Excerpted records:
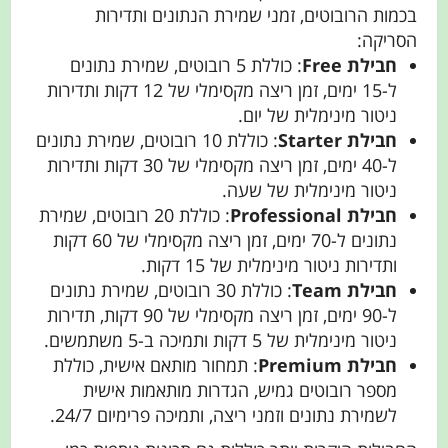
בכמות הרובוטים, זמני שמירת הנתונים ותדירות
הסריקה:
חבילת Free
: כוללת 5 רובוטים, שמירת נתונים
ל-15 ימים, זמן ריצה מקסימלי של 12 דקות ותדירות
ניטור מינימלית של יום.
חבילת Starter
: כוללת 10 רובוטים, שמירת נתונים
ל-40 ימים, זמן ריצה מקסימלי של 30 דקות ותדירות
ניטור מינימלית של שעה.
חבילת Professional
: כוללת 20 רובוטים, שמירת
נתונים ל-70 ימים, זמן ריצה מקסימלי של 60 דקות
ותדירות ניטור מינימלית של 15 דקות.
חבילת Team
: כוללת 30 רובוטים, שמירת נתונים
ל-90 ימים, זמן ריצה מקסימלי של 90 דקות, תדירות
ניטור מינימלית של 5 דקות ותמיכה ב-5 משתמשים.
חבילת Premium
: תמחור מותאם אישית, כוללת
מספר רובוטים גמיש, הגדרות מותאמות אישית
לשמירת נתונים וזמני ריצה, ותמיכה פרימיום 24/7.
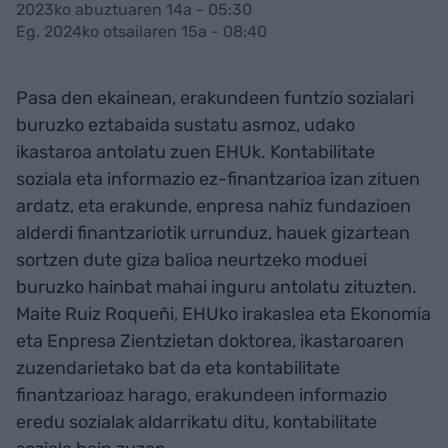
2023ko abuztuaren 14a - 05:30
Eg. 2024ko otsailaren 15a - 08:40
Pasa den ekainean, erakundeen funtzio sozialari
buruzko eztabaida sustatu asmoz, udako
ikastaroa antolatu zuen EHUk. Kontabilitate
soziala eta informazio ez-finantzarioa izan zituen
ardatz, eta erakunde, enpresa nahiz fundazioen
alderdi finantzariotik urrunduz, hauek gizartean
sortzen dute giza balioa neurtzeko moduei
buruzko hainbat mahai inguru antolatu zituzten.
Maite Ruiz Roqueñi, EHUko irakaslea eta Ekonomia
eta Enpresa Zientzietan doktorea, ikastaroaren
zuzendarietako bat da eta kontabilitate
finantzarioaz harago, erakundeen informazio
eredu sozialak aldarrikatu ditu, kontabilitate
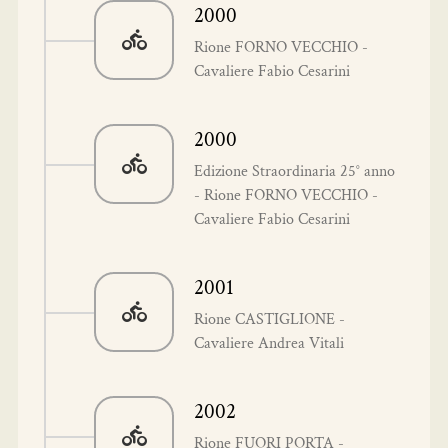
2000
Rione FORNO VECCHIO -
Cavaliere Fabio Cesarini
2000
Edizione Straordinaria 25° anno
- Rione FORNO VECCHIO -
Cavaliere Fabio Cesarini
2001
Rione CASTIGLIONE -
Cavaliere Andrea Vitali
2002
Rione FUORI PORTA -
---
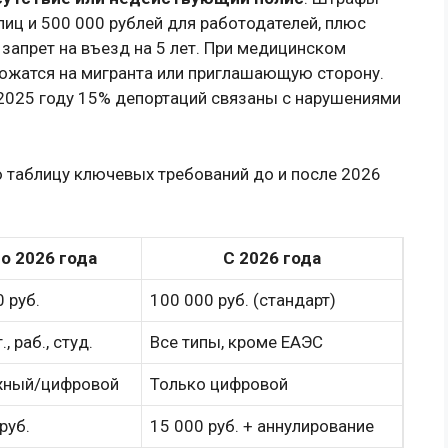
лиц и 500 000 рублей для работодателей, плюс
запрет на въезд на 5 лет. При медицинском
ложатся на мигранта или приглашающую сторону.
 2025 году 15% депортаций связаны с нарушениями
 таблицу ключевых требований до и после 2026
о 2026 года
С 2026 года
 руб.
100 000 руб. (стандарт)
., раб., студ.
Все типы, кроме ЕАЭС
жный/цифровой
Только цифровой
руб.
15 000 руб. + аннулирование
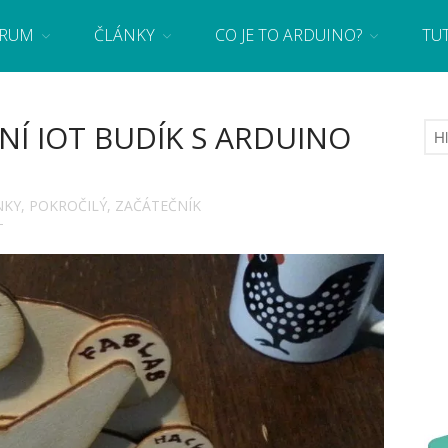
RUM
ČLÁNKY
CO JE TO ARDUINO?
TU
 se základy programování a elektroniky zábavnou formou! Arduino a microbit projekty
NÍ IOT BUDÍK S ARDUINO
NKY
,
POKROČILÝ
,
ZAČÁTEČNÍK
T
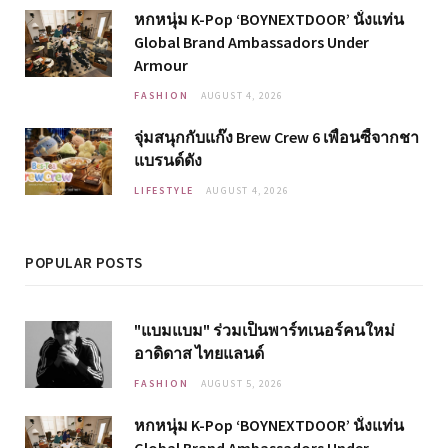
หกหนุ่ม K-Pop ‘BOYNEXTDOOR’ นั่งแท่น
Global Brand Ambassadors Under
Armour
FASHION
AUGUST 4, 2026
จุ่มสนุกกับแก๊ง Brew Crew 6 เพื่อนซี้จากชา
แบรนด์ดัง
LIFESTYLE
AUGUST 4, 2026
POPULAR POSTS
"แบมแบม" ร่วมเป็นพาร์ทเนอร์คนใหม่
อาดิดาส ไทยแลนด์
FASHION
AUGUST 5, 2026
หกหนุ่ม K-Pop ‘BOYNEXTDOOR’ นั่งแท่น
* * *
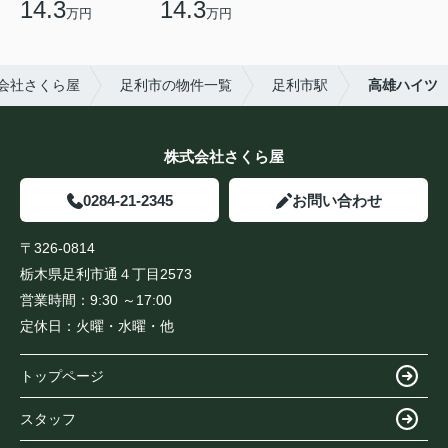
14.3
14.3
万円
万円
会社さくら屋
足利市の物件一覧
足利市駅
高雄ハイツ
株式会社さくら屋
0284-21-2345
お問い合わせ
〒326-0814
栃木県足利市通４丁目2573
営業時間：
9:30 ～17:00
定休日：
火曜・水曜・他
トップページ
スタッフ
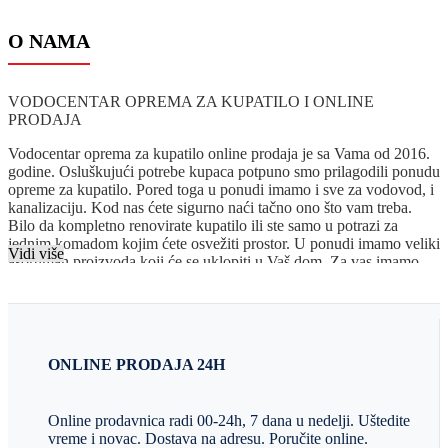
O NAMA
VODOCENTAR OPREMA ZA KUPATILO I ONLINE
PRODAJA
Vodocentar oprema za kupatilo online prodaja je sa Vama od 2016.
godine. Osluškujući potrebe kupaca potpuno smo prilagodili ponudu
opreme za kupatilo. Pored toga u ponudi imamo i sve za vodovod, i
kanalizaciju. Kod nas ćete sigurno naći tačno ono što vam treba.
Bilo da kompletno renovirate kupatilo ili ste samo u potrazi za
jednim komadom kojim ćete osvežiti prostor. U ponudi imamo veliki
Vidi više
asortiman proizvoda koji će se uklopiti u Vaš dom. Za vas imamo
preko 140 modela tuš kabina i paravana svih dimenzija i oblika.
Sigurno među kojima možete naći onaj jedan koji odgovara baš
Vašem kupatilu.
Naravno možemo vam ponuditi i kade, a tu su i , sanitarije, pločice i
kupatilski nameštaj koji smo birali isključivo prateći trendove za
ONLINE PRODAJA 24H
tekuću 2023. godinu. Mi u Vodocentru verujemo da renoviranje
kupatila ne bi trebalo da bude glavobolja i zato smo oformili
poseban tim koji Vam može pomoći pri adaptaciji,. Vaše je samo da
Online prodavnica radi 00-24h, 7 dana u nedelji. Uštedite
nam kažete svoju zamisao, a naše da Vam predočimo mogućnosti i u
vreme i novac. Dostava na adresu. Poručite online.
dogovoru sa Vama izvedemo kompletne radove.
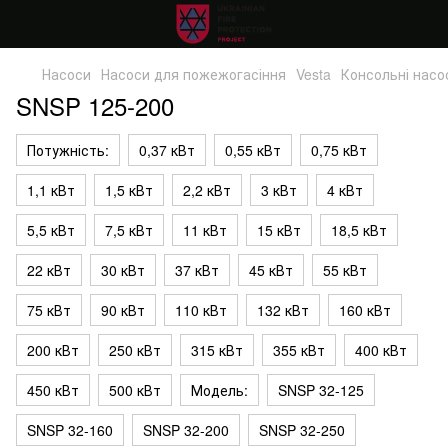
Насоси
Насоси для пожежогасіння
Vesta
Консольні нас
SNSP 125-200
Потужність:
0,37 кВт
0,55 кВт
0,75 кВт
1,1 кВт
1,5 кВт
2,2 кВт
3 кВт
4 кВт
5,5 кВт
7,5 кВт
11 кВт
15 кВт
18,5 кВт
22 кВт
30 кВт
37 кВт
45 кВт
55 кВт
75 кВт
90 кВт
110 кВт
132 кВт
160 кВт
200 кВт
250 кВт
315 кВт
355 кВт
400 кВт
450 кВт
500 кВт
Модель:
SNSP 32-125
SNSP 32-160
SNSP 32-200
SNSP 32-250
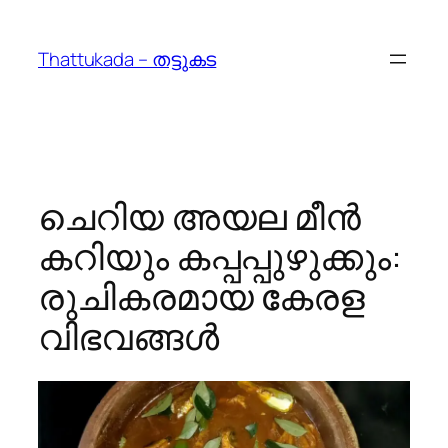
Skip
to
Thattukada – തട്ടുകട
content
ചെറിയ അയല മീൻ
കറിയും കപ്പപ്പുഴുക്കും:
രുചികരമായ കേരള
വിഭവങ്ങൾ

Task description: Only the lines above that hold "ותמיכה" are wanted. Show every one of them.

Response:
ניטור מינימלית של 5 דקות ותמיכה ב-5 משתמשים.
לשמירת נתונים וזמני ריצה, ותמיכה פרימיום 24/7.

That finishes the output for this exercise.